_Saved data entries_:
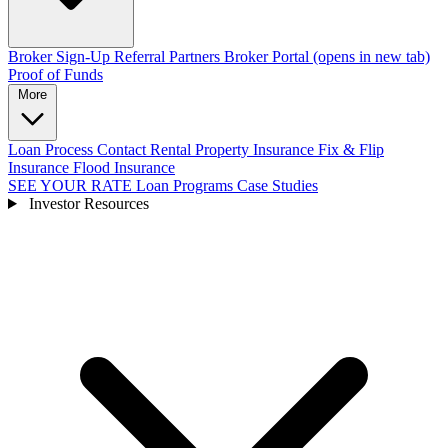
Broker Sign-Up
Referral Partners
Broker Portal
(opens in new tab)
Proof of Funds
More
Loan Process
Contact
Rental Property Insurance
Fix & Flip
Insurance
Flood Insurance
SEE YOUR RATE
Loan Programs
Case Studies
Investor Resources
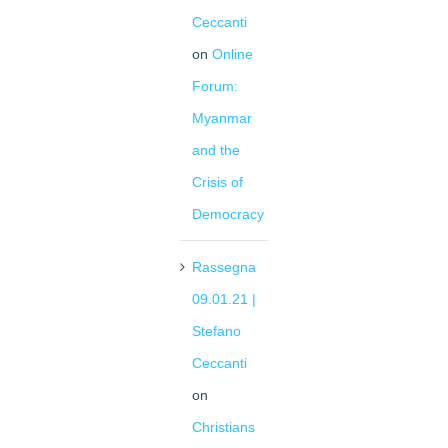
Ceccanti
on
Online
Forum:
Myanmar
and the
Crisis of
Democracy
Rassegna
09.01.21 |
Stefano
Ceccanti
on
Christians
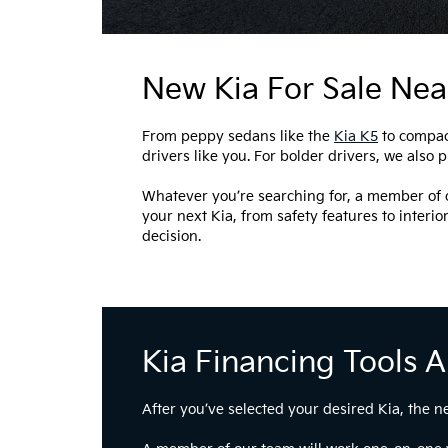
New Kia For Sale Nea
From peppy sedans like the
Kia K5
to compac
drivers like you. For bolder drivers, we also 
Whatever you’re searching for, a member of o
your next Kia, from safety features to interio
decision.
Kia Financing Tools 
After you’ve selected your desired Kia, the n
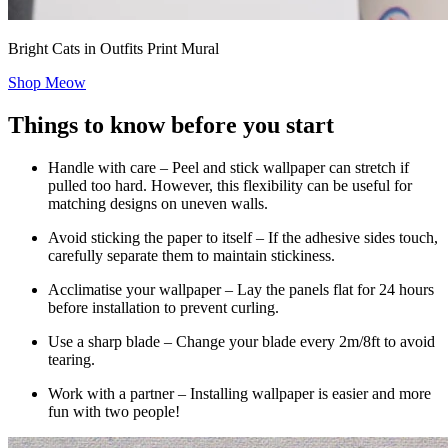
Bright Cats in Outfits Print Mural
Shop Meow
Things to know before you start
Handle with care – Peel and stick wallpaper can stretch if
pulled too hard. However, this flexibility can be useful for
matching designs on uneven walls.
Avoid sticking the paper to itself – If the adhesive sides touch,
carefully separate them to maintain stickiness.
Acclimatise your wallpaper – Lay the panels flat for 24 hours
before installation to prevent curling.
Use a sharp blade – Change your blade every 2m/8ft to avoid
tearing.
Work with a partner – Installing wallpaper is easier and more
fun with two people!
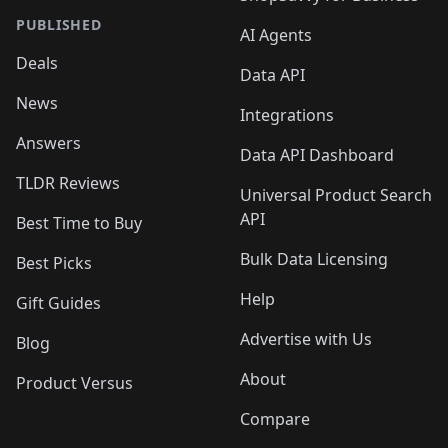
PUBLISHED
AI Agents
Deals
Data API
News
Integrations
Answers
Data API Dashboard
TLDR Reviews
Universal Product Search
API
Best Time to Buy
Bulk Data Licensing
Best Picks
Help
Gift Guides
Advertise with Us
Blog
About
Product Versus
Compare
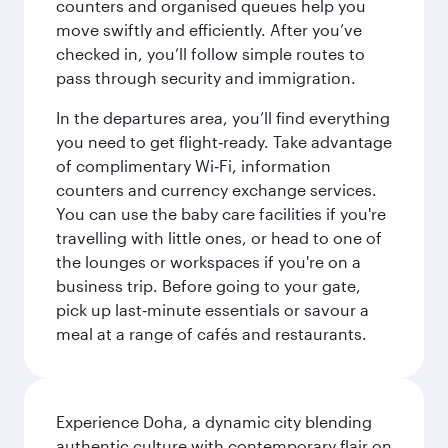
counters and organised queues help you
move swiftly and efficiently. After you’ve
checked in, you’ll follow simple routes to
pass through security and immigration.
In the departures area, you’ll find everything
you need to get flight‑ready. Take advantage
of complimentary Wi‑Fi, information
counters and currency exchange services.
You can use the baby care facilities if you're
travelling with little ones, or head to one of
the lounges or workspaces if you're on a
business trip. Before going to your gate,
pick up last‑minute essentials or savour a
meal at a range of cafés and restaurants.
Experience Doha, a dynamic city blending
authentic culture with contemporary flair on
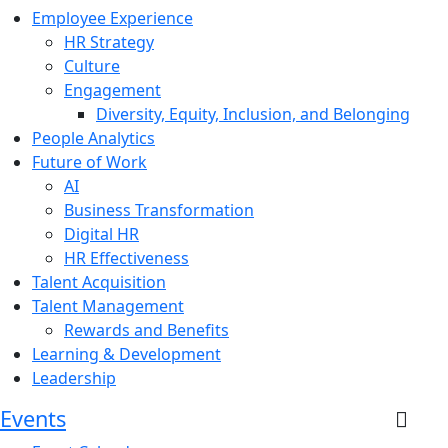
Employee Experience
HR Strategy
Culture
Engagement
Diversity, Equity, Inclusion, and Belonging
People Analytics
Future of Work
AI
Business Transformation
Digital HR
HR Effectiveness
Talent Acquisition
Talent Management
Rewards and Benefits
Learning & Development
Leadership
Events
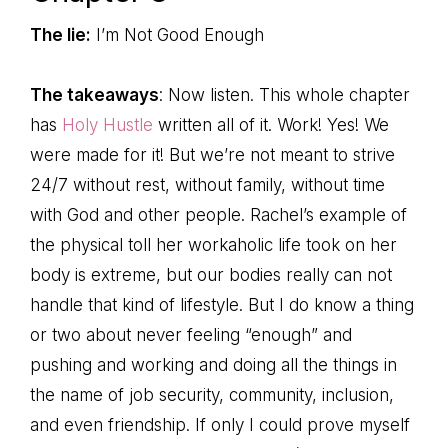
The lie:
I’m Not Good Enough
The takeaways
: Now listen. This whole chapter
has
Holy Hustle
written all of it. Work! Yes! We
were made for it! But we’re not meant to strive
24/7 without rest, without family, without time
with God and other people. Rachel’s example of
the physical toll her workaholic life took on her
body is extreme, but our bodies really can not
handle that kind of lifestyle. But I do know a thing
or two about never feeling “enough” and
pushing and working and doing all the things in
the name of job security, community, inclusion,
and even friendship. If only I could prove myself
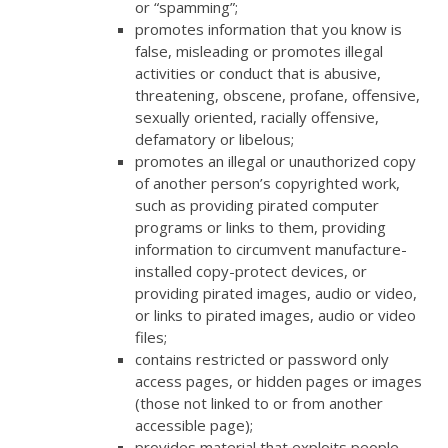
or “spamming”;
promotes information that you know is
false, misleading or promotes illegal
activities or conduct that is abusive,
threatening, obscene, profane, offensive,
sexually oriented, racially offensive,
defamatory or libelous;
promotes an illegal or unauthorized copy
of another person’s copyrighted work,
such as providing pirated computer
programs or links to them, providing
information to circumvent manufacture-
installed copy-protect devices, or
providing pirated images, audio or video,
or links to pirated images, audio or video
files;
contains restricted or password only
access pages, or hidden pages or images
(those not linked to or from another
accessible page);
provides material that exploits people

_What is required_: Could you reproduce, exactly, every line above from the line with "written all of it. Work! Yes! We" to the line with "the physical toll", and no other line? Both ends count.

_Worked solution_:
written all of it. Work! Yes! We
were made for it! But we’re not meant to strive
24/7 without rest, without family, without time
with God and other people. Rachel’s example of
the physical toll her workaholic life took on her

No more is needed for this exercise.